The church of St Andrew's, Hornchurch, is a Church of England religious building in Hornchurch in England. It is a Grade I listed building.

==History==
During the Anglian ice age around 450,000 years ago, the ice sheet reached The Dell, a few metres south of the current location of the church. It has been claimed that this is the furthest south reached by any ice sheet in Britain during the Pleistocene epoch, however the Anglian icesheet is known to have extended as far south as the north coast of Cornwall and to Scilly.

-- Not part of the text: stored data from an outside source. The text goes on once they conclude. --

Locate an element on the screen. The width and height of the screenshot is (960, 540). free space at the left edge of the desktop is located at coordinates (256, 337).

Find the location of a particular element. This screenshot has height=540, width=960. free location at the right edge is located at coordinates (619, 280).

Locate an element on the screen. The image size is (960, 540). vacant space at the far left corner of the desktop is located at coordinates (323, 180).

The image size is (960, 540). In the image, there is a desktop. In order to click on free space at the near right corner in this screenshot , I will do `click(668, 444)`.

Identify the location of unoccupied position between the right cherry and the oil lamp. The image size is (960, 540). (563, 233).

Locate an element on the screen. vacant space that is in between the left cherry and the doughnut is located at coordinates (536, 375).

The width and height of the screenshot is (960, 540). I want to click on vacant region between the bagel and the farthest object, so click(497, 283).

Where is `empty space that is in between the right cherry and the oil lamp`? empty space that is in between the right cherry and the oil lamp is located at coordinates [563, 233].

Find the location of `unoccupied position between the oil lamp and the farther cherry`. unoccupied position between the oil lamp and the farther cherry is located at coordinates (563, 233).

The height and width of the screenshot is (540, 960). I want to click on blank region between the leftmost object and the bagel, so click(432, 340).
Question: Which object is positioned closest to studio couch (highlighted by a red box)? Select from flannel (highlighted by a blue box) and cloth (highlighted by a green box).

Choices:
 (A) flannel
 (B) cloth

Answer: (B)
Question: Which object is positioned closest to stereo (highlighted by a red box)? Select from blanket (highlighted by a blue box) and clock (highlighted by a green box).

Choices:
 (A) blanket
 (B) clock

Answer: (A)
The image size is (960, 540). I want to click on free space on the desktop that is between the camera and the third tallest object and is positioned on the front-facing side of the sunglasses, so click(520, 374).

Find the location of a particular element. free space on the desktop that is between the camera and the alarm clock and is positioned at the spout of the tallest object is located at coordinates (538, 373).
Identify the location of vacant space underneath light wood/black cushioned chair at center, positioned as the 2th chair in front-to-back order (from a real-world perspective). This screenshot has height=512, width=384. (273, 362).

There has been a church on this site since at least 1163, when it was given by Henry II to the Hornchurch Priory.

The tower and the north porch were added in the 15th century. The tower contains 10 bells hung in a clockwise ring. The tenor is 18cwt (2016 lb or 914 kg) in Eb (622.0 Hz) dating from 1779. The bells were augmented from six bells to eight in 1901, then from eight to ten in 2001. On Monday May 27, 1912 a band of ringers led by William Pye rang a peal of 15,264 changes of Bristol Surprise major in 9 hours and 49 minutes. This was at the time the longest length rung in any surprise method.

==Design==
The current church is an example of late Gothic architecture. It was designated as a Grade I listed building by Historic England in 1955.

==Interments==
St Andrew's contains a number of funereal monuments and memorials to local families and dignitaries. Among these are memorials to the daughters of William Blackborne, who lived at Hornchurch and who was related to Abraham Blackborne, the long-serving rector (58 years) of Dagenham, as well as Levett Blackborne, Lincoln's Inn barrister and grandson of Sir Richard Levett, Lord Mayor of London. In addition to the Blackborne memorial, there is also a stone tablet incised with verses proclaiming it as the resting place of the "Right Hon. Thomas Clutterbuck, treasurer of the Navy, and one of his Majesty's (King George II) most honourable privy council," who died 1742.
The churchyard contains the war graves of 37 Commonwealth service personnel of World War I and four of World War II.